JK: When we talk, we talk in private. I think we both know that nothing is served by having a huge number of television cameras sort of invading you at that particular moment. And we talk with mutual respect, which is the only way to really get something done. I think in a negotiation, you have to know what your bottom line is and you have to have a pretty good understanding of what theirs may be. And you’re trying to find the ways to get the cracks and find the mutual agreement. Clearly, he was operating with negotiating instructions. I think there were some limitations. I think President Biden may have given me greater latitude to try to get things done because we’re the ones who are actually trying to move them somewhere and they’re the ones who have a certain path that they’ve predetermined, which we’re trying to move them off of and onto what we think is a better and more achievable path and a path that will have better consequences for the world as well as for China. And you go back and forth. That’s the nature of a negotiation. I think that, you know, they are well-practiced and strong negotiators. But then again, so are we. And it makes for a pretty good negotiation.

FP: Ahead of our interview, when I was speaking to one of your advisors, I was told that climate change is the issue, really, that fills your heart. You took part in the first Earth Day in 1970, joining millions of American in teach-ins to educate the public about environmental challenges. You met your wife, Teresa, at the first U.N. climate conference in 1992. Tell us a bit about why this issue matters to you.

JK: Well, my mother was a great environmentalist. I grew up by the seashore of Massachusetts and on the ocean and in the ocean, and I have long had an appreciation for my surroundings.
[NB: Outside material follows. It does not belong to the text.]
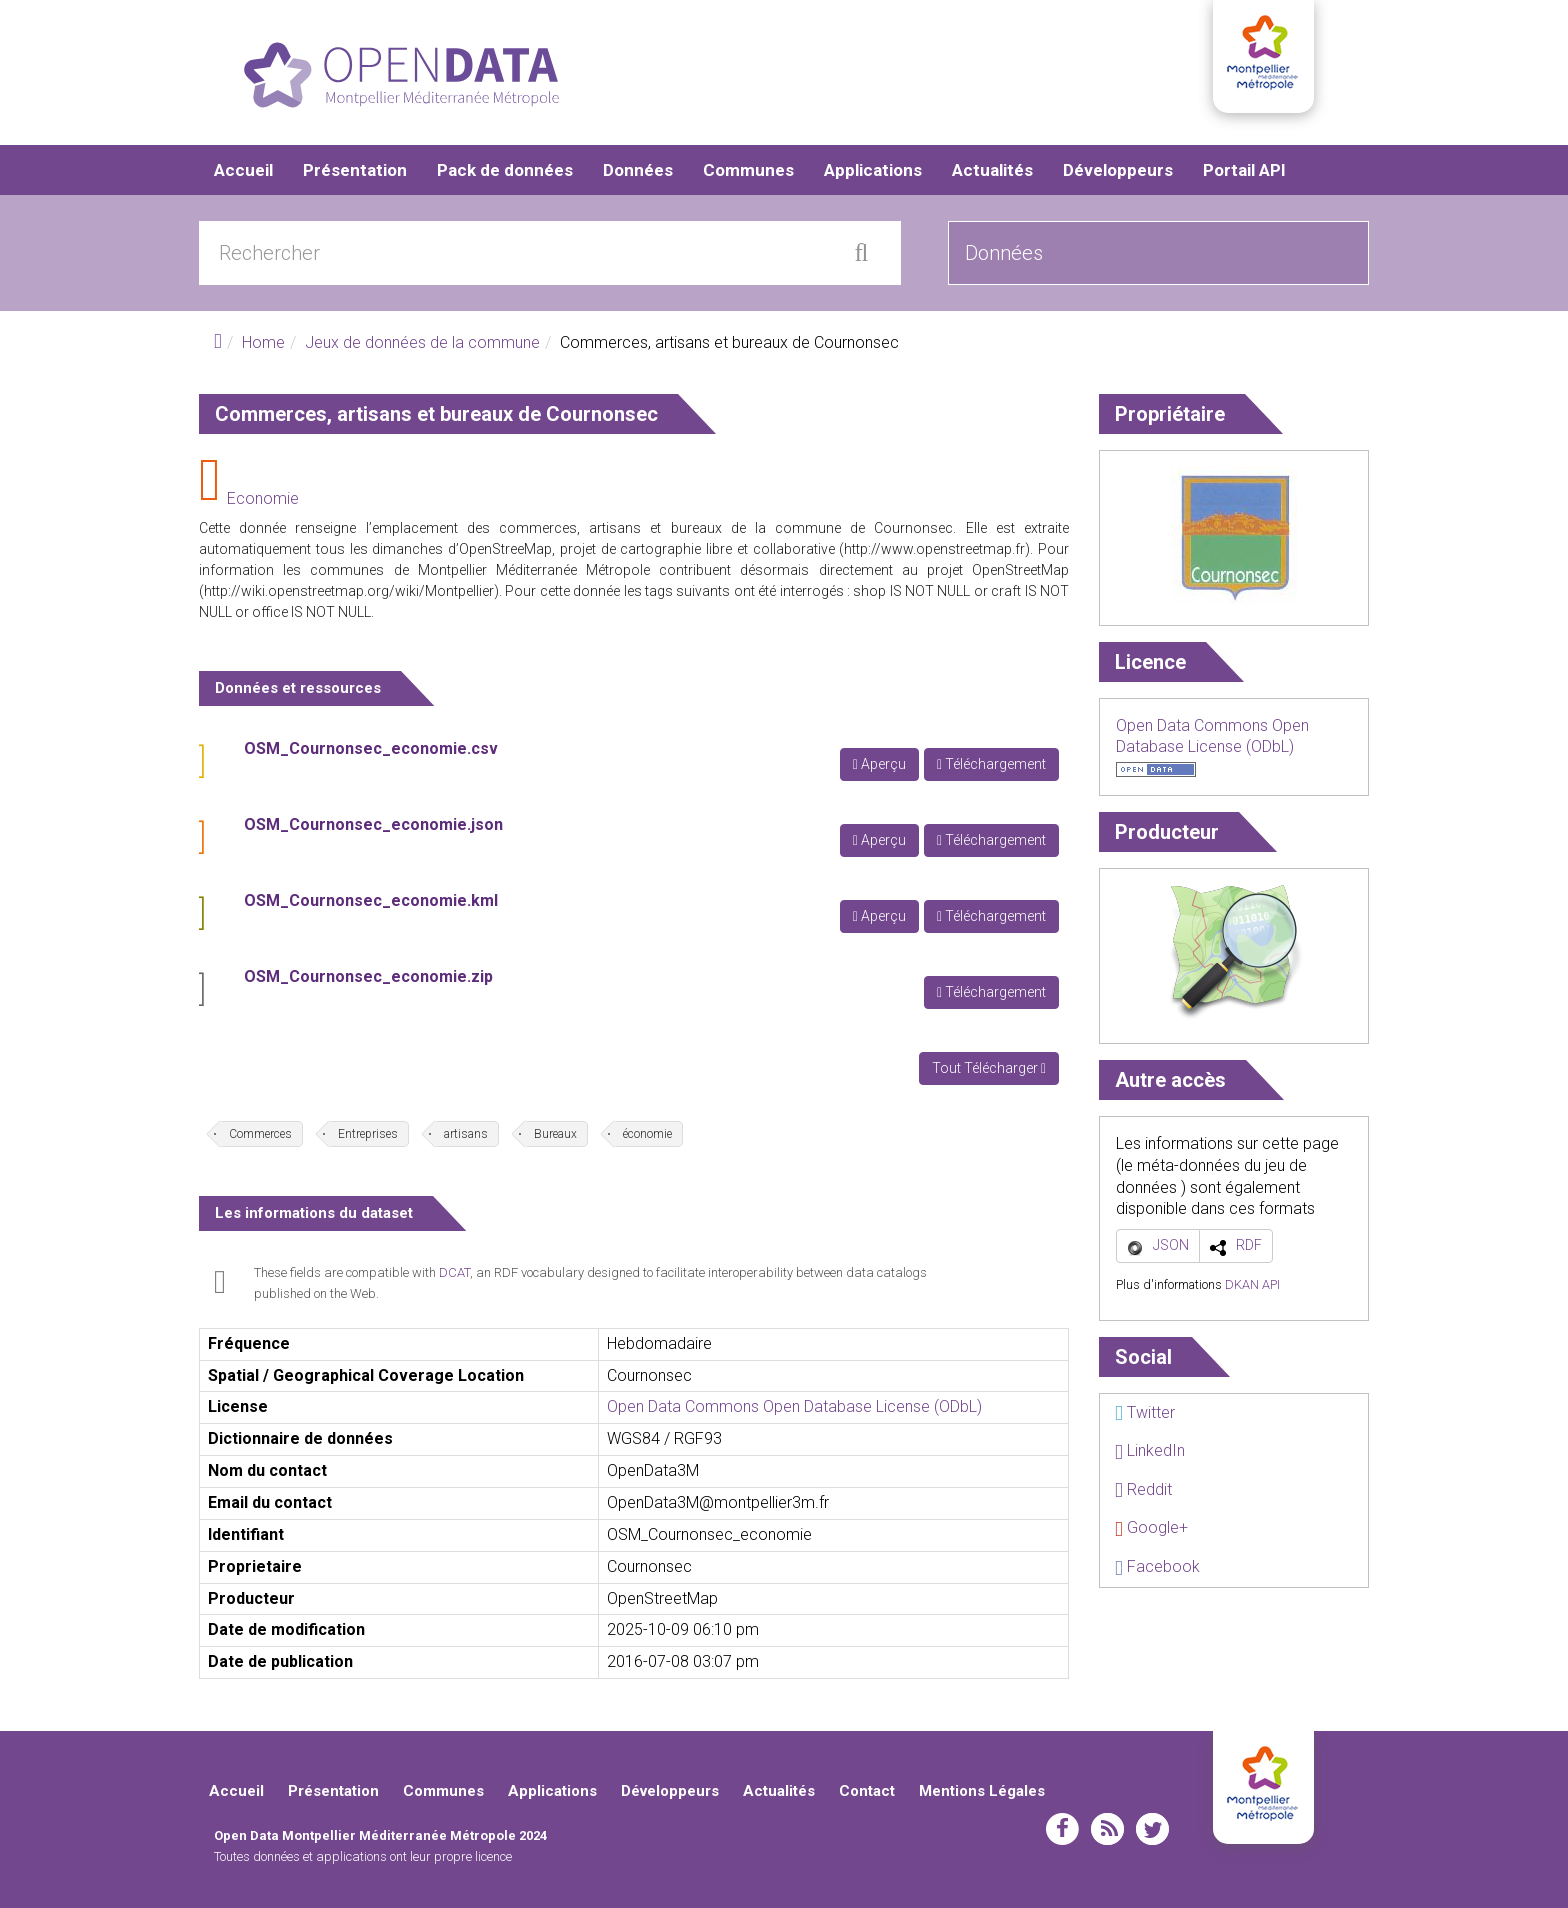 Image resolution: width=1568 pixels, height=1908 pixels. I want to click on Accueil, so click(243, 170).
I think those of us who come from Massachusetts, who are blessed to be raised in the shadow of Walden Pond and Henry David Thoreau and Ralph Waldo Emerson and others have a special appreciation for our relationship to the world around us. And I think also that it’s life and death at this point. I mean, anybody who has children and grandchildren has to stop and think about our responsibility generationally, the world around us, and we’re not doing so well there.

FP: What makes you optimistic today?

JK: What makes me optimistic is the larger look at the course that we’re on in many ways in terms of the relationship between nations. Fewer people are dying violently than at any time probably in human history. We’ve made enormous progress. If you’re a woman pregnant in the world today, you’re 50 percent more likely to give birth to your child. Your child is 50 percent more likely to be fed and go to school. We’re now on the brink, perhaps, of a first generation of children being born AIDS free. Look what we’re doing with vaccines today in the United States. We will have a vaccine for every person that needs it within a very short span of time.
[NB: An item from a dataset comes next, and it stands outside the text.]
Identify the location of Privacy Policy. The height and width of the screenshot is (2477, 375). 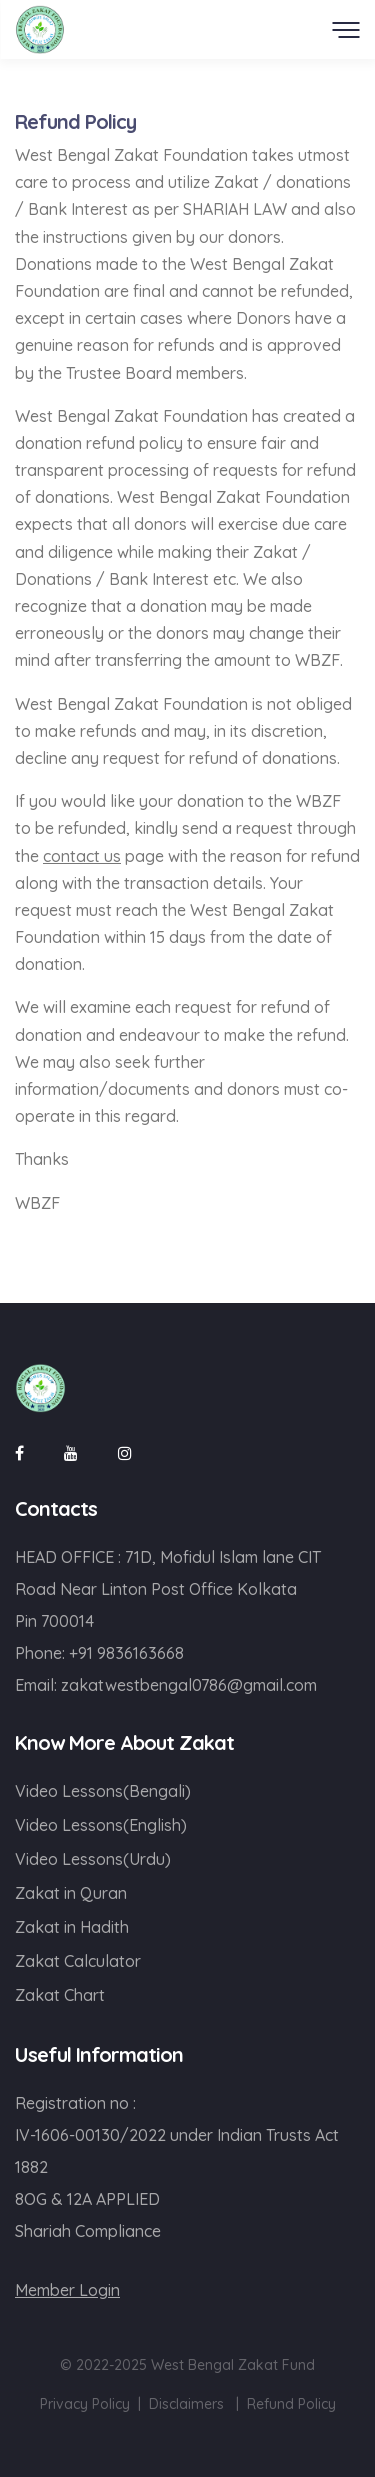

So my optimism is that, you know, there are things we’ve done that have made life better despite the fact that we’re on this terrible course in the long run with respect to what we’re doing with the environment. But I think we can turn that around. I think we have proven again and again that when we put our minds to something, we can and will get it done. And I think that’s our record, and I believe in that. And it keeps me feeling optimistic and hopeful about the future.